Daniel Boland: Why I love the Manly v Warringah derby
By Daniel Boland – Originally published in 2018
I have lived in Manly for 11 years, and on very quick calculations been to about 20 Manly v Rats games.
I’ve probably played in nearly that many curtain-raisers, almost exclusively for the mighty 4th grade, and even then I understand that I am a complete newcomer when it comes to the history of this fantastic fixture.
To those with memories much longer than this period, I apologise, but I can’t talk to those times – all I have to go on are the stories I hear, and I believe most of those even less that I believe the claims from those north of the Narrabeen Bridge who refer to their part of the beaches as “God’s Country”. Maybe the Aztec God Tlazolteotl (don’t google it).
Even still, so many memories.
I remember Beau Robinson and Tyrone Smith knuckling up in the early minutes a few years back in Rat Park, to the delight of a crowd quick to bemoan the softening of our sport, when a good old donnybrook was something even the ref liked to see.

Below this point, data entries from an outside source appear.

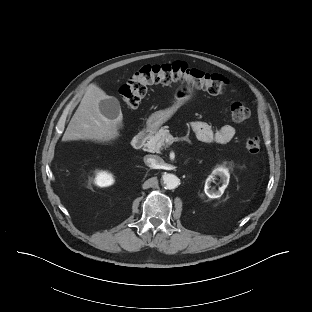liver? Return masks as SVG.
Wrapping results in <instances>:
<instances>
[{
	"mask_svg": "<svg viewBox=\"0 0 312 312\" xmlns=\"http://www.w3.org/2000/svg\"><path fill=\"white\" fill-rule=\"evenodd\" d=\"M109 97L96 84H90L67 126L62 141L91 140L104 143L118 138L120 134L117 122L105 117L99 109L100 101Z\"/></svg>",
	"mask_w": 312,
	"mask_h": 312,
	"instance_id": "6515ba94",
	"label": "liver"
}]
</instances>
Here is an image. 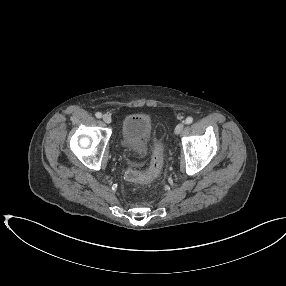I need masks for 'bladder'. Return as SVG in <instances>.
<instances>
[{
	"mask_svg": "<svg viewBox=\"0 0 286 286\" xmlns=\"http://www.w3.org/2000/svg\"><path fill=\"white\" fill-rule=\"evenodd\" d=\"M152 136V123L143 114L128 115L121 128V145L133 152H144Z\"/></svg>",
	"mask_w": 286,
	"mask_h": 286,
	"instance_id": "1",
	"label": "bladder"
}]
</instances>
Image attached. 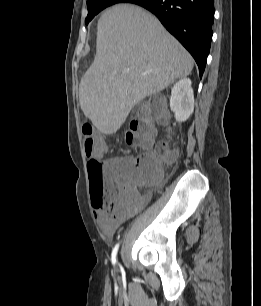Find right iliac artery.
Wrapping results in <instances>:
<instances>
[{"instance_id": "82829eb1", "label": "right iliac artery", "mask_w": 261, "mask_h": 306, "mask_svg": "<svg viewBox=\"0 0 261 306\" xmlns=\"http://www.w3.org/2000/svg\"><path fill=\"white\" fill-rule=\"evenodd\" d=\"M118 248H119V243L116 244V246L114 247L113 251H112V257H111V260H112V263L115 264L117 262L116 260V255H117V252H118Z\"/></svg>"}]
</instances>
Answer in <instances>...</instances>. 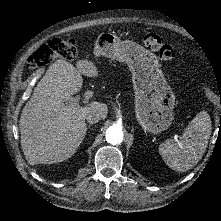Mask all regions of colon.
Here are the masks:
<instances>
[{
  "label": "colon",
  "mask_w": 221,
  "mask_h": 221,
  "mask_svg": "<svg viewBox=\"0 0 221 221\" xmlns=\"http://www.w3.org/2000/svg\"><path fill=\"white\" fill-rule=\"evenodd\" d=\"M143 45L165 60L179 59L182 49L163 40L155 34H146L142 39ZM78 49L76 40L54 39L35 50L27 59L26 68L35 70L44 67L56 59L71 60L77 57Z\"/></svg>",
  "instance_id": "5ec220e1"
}]
</instances>
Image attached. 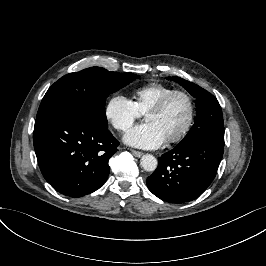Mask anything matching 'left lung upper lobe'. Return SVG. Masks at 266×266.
<instances>
[{
  "label": "left lung upper lobe",
  "instance_id": "5c2ea615",
  "mask_svg": "<svg viewBox=\"0 0 266 266\" xmlns=\"http://www.w3.org/2000/svg\"><path fill=\"white\" fill-rule=\"evenodd\" d=\"M166 79L176 81L196 98L195 124L177 146H184L206 137L224 139L222 110L217 99L200 86L180 77H167Z\"/></svg>",
  "mask_w": 266,
  "mask_h": 266
}]
</instances>
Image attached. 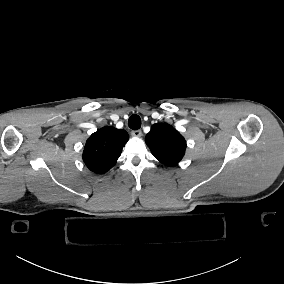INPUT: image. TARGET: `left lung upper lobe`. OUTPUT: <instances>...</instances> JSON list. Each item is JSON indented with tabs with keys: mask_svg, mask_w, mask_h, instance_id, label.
Segmentation results:
<instances>
[{
	"mask_svg": "<svg viewBox=\"0 0 284 284\" xmlns=\"http://www.w3.org/2000/svg\"><path fill=\"white\" fill-rule=\"evenodd\" d=\"M145 142L152 154L167 166L177 164L185 154V139L169 124H154Z\"/></svg>",
	"mask_w": 284,
	"mask_h": 284,
	"instance_id": "1",
	"label": "left lung upper lobe"
}]
</instances>
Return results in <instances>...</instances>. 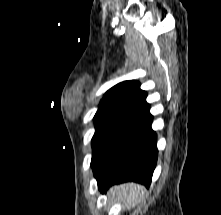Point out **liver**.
Returning a JSON list of instances; mask_svg holds the SVG:
<instances>
[{
    "mask_svg": "<svg viewBox=\"0 0 221 215\" xmlns=\"http://www.w3.org/2000/svg\"><path fill=\"white\" fill-rule=\"evenodd\" d=\"M145 189L142 185L136 183H125L111 187L108 196L109 198H115L118 202L122 203V207L125 210H131L135 207L140 200Z\"/></svg>",
    "mask_w": 221,
    "mask_h": 215,
    "instance_id": "6515ba94",
    "label": "liver"
}]
</instances>
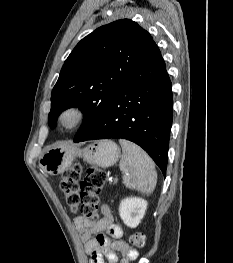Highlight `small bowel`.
Returning <instances> with one entry per match:
<instances>
[{
    "instance_id": "small-bowel-1",
    "label": "small bowel",
    "mask_w": 233,
    "mask_h": 263,
    "mask_svg": "<svg viewBox=\"0 0 233 263\" xmlns=\"http://www.w3.org/2000/svg\"><path fill=\"white\" fill-rule=\"evenodd\" d=\"M101 211L102 217L95 222L82 216L73 220L74 228L85 244L89 263H105V259L108 263H131L136 260L138 252L122 239L123 230L114 223L110 208L103 205Z\"/></svg>"
}]
</instances>
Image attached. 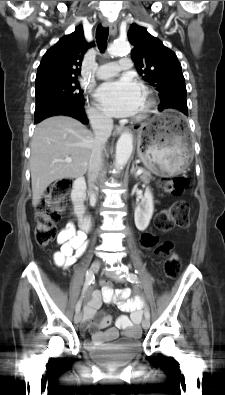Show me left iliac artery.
<instances>
[{"label": "left iliac artery", "mask_w": 225, "mask_h": 395, "mask_svg": "<svg viewBox=\"0 0 225 395\" xmlns=\"http://www.w3.org/2000/svg\"><path fill=\"white\" fill-rule=\"evenodd\" d=\"M126 278L131 283H139V279L135 273H127ZM144 315H145V318H148V319L150 318V312H149L148 307L145 308Z\"/></svg>", "instance_id": "44dca946"}]
</instances>
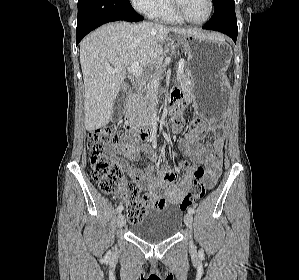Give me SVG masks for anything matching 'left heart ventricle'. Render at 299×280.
Instances as JSON below:
<instances>
[{"instance_id":"obj_1","label":"left heart ventricle","mask_w":299,"mask_h":280,"mask_svg":"<svg viewBox=\"0 0 299 280\" xmlns=\"http://www.w3.org/2000/svg\"><path fill=\"white\" fill-rule=\"evenodd\" d=\"M182 7L186 15L193 20H202L209 10L208 0H182Z\"/></svg>"}]
</instances>
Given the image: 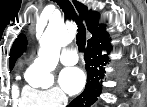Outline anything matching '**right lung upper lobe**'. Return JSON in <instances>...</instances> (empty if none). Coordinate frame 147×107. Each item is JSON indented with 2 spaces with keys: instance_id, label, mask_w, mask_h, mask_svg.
I'll list each match as a JSON object with an SVG mask.
<instances>
[{
  "instance_id": "cb5924a9",
  "label": "right lung upper lobe",
  "mask_w": 147,
  "mask_h": 107,
  "mask_svg": "<svg viewBox=\"0 0 147 107\" xmlns=\"http://www.w3.org/2000/svg\"><path fill=\"white\" fill-rule=\"evenodd\" d=\"M76 9L80 13V18L85 19L86 25L92 38L88 40L89 42H96L102 39L108 33L105 31V26L99 24V14L97 12L88 11L87 7L78 1H73ZM27 40L23 34H20L18 38L14 41L12 49L10 51V66L14 67L16 60L21 56L22 52L26 49Z\"/></svg>"
}]
</instances>
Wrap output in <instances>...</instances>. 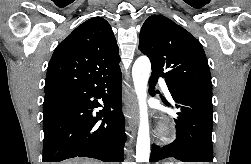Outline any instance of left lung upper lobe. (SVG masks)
<instances>
[{
	"instance_id": "1",
	"label": "left lung upper lobe",
	"mask_w": 251,
	"mask_h": 164,
	"mask_svg": "<svg viewBox=\"0 0 251 164\" xmlns=\"http://www.w3.org/2000/svg\"><path fill=\"white\" fill-rule=\"evenodd\" d=\"M139 50L152 64V74L165 81L212 95L205 52L187 30L162 15H151L139 35Z\"/></svg>"
}]
</instances>
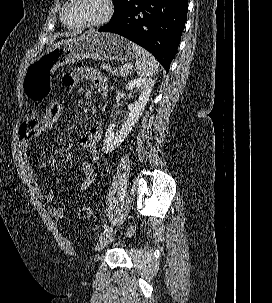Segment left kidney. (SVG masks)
Returning <instances> with one entry per match:
<instances>
[{
  "instance_id": "obj_1",
  "label": "left kidney",
  "mask_w": 272,
  "mask_h": 303,
  "mask_svg": "<svg viewBox=\"0 0 272 303\" xmlns=\"http://www.w3.org/2000/svg\"><path fill=\"white\" fill-rule=\"evenodd\" d=\"M154 84L155 80L150 78H136L127 83L125 90L137 88L140 91V94L137 101L128 105L129 112L119 129L116 130L114 124L109 125L103 143L102 150L104 153H109L117 148L131 132L132 128L142 115Z\"/></svg>"
}]
</instances>
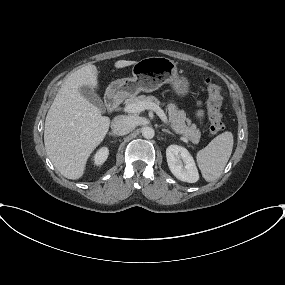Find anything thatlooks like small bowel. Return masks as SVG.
Wrapping results in <instances>:
<instances>
[{"label": "small bowel", "mask_w": 285, "mask_h": 285, "mask_svg": "<svg viewBox=\"0 0 285 285\" xmlns=\"http://www.w3.org/2000/svg\"><path fill=\"white\" fill-rule=\"evenodd\" d=\"M202 115H203V112H202L201 110H199L198 113H197V116H198L199 118H201Z\"/></svg>", "instance_id": "1"}]
</instances>
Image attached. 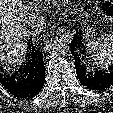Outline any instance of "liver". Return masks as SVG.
Instances as JSON below:
<instances>
[{"label": "liver", "mask_w": 113, "mask_h": 113, "mask_svg": "<svg viewBox=\"0 0 113 113\" xmlns=\"http://www.w3.org/2000/svg\"><path fill=\"white\" fill-rule=\"evenodd\" d=\"M27 7L19 0H0V63L20 65L29 33Z\"/></svg>", "instance_id": "obj_1"}]
</instances>
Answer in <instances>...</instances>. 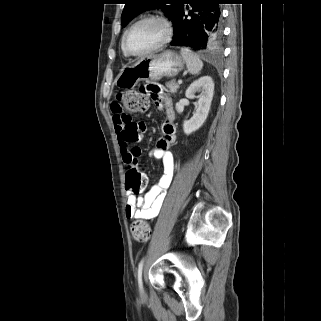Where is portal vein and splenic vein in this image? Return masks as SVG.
Here are the masks:
<instances>
[{
    "label": "portal vein and splenic vein",
    "instance_id": "18ae733b",
    "mask_svg": "<svg viewBox=\"0 0 321 321\" xmlns=\"http://www.w3.org/2000/svg\"><path fill=\"white\" fill-rule=\"evenodd\" d=\"M182 83V80H178V84H181Z\"/></svg>",
    "mask_w": 321,
    "mask_h": 321
}]
</instances>
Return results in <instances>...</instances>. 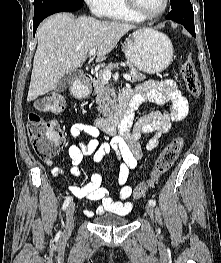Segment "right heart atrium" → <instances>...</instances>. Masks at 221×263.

I remember Matt Cleary in the Guardian in 2014, covering the game from our little corner of the globe for the masses and forever deifying Dane Maraki by comparing him to “one of those axe dwarves from the Hobbit”.
I remember my own long-standing, lower-grade battle with a lovely bloke who, probably like myself, developed recidivist felonious tendencies come 10:45am each beautiful Saturday in the winter.
I forget his name but I thought of him as the character Magua from Last of the Mohicans, as he seemed obsessed about taking off the top of my (greying) head with a swinging tomahawk arm. I still have a chat with him when I see him in the Steyne.
I remember when the entire crowd at Rat Park forgot what colour they were wearing, and to a person helped in a hunt for a lost child in the dusk after the game.
Myself and my great mate Steve Trower found a 6 pack of Carlton in the bushes. Little Finnegan was found, safe and sound having walked home on his own, bored of the spectacle.
Legend has it that his father has never been allowed back out to the football though.
I remember the vitriol which still lingers in the voices of some of my friends, more than a decade after the fact, when they recall the year Sean Maloney ventured north. I know for a fact there are groups of mates scattered all the way up from Fairy Bower to Newport who tell the same story, one direction or the other.
I remember the days when the Marlins won at Rat Park, when you could sail south on a cloud of VB and bliss, when you could feel the tightness in your shoulders lift as you know you had bragging rights for up to a year. I also remember skulking home from that Warriewood wasteland, down the Pittwater road drainpipe to the comfort of the Round Bar to lick our wounds, and plot for the next meeting.
And I remember less than a year ago, unbelievably, screaming at the television and cheering for the boys in green in the Grand Final, hoping from afar that their year from Hell could end in something incredibly special, and being delighted when it did.
This year is different from most in recent memory, in that the Rats arrive at the Village Green full of confidence, as reigning Premiers and carrying the Mounties Cup and the Shute Shield (their first, for we do not speak of the Tooheys Cup on this end of the peninsula) in their arms.
Club Rugby is bigger than ever and the Matchday experience at the bottom of Sydney Road has changed immeasurably.
The steak sandwich of old has been replaced by prosecco carts, cappuccino corners and gourmet food options, including the patented Hill Burger created by Marlins stalwart Adam Hill, but the atmosphere is still as vibrant and partisan as ever.
I wouldn’t miss it for the world, and neither should you, or your neighbour.
Do I like the Rats, even remotely? Of course not.
But I respect them, and the history of this derby game, more than I can ever express.
I’ll welcome them, as ever, down to Manly Oval and I hope I’ll wave them goodbye just as enthusiastically.